The public is also encouraged to attend and ask questions at the conclusion of the charrettes, during the architectural teams' final presentations.
The Architects Adapt
An architect's job is usually a little easier when work proceeds with a small, homogenous facilities committee. The smaller the group, the easier it is to make decisions and move ahead.
But some of the best projects don't work that way. Many clients, like District of Columbia Public Schools, are determined to throw open the doors and welcome not only the administrators and teachers who will be most closely associated with the buildings, but also the communities that these buildings represent and serve.
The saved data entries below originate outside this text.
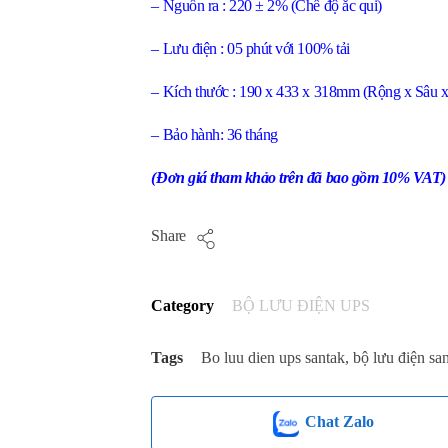
– Nguồn ra : 220 ± 2% (Chế độ ắc qui)
– Lưu điện : 05 phút với 100% tải
– Kích thước : 190 x 433 x 318mm (Rộng x Sâu 
– Bảo hành: 36 tháng
(Đơn giá tham khảo trên đã bao gồm 10% VAT)
Share
Category
BỘ LƯU ĐIỆN UPS
Tags
Bo luu dien ups santak
,
bộ lưu điện sa
Chat Zalo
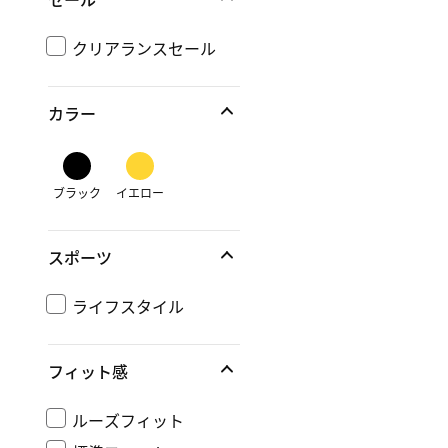
クリアランスセール
カラー
ブラック
イエロー
スポーツ
ライフスタイル
フィット感
ルーズフィット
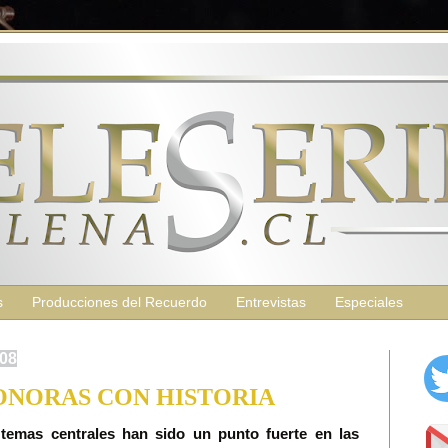
s
Producciones del Recuerdo
Entrevistas
Especiales
008
ONORAS CON HISTORIA
temas centrales han sido un punto fuerte en las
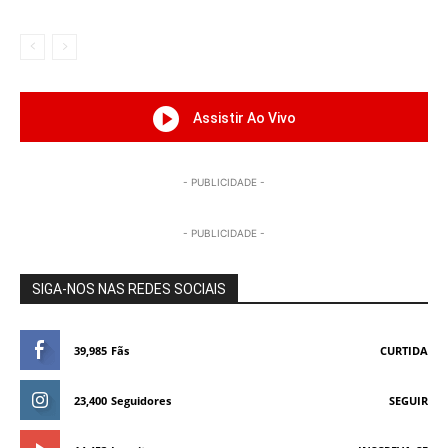
Assistir Ao Vivo
- PUBLICIDADE -
- PUBLICIDADE -
SIGA-NOS NAS REDES SOCIAIS
39,985
Fãs
CURTIDA
23,400
Seguidores
SEGUIR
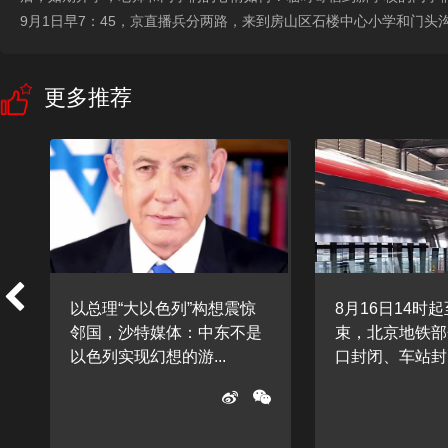
9月1日早7：45，京直播兵分两路，来到房山区石楼中心小学和门
更多推荐
树
以总理“大以色列”构想震惊
8月16日14时
邻国，沙特媒体：中东不是
束，北京地铁部
以色列实现幻想的游...
口封闭、车站封闭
These districts are usually richly rewarded in the interest and support they build for their schools. The buildings themselves are enriched as well.
When neighbors, teachers, and parents sit side by side and plan a school together, a rare kind of give and take occurs. Ideas flow forth, and challenges are raised and met. Communities are strengthened. Buildings come to life. People representing all facets of the community benefit, but the students benefit most of all.
Kifah Jayyousi, chief facilities officer of DCPS concluded: "during a very short time span, the architectural teams were in place and able to interact with the community. It was an amazing experience for the nation's capital. It's critical to listen to community needs."
Sharon A. Poor is director of public relations and communications of Fanning/Howey Associates, Inc. in Celina, Ohio.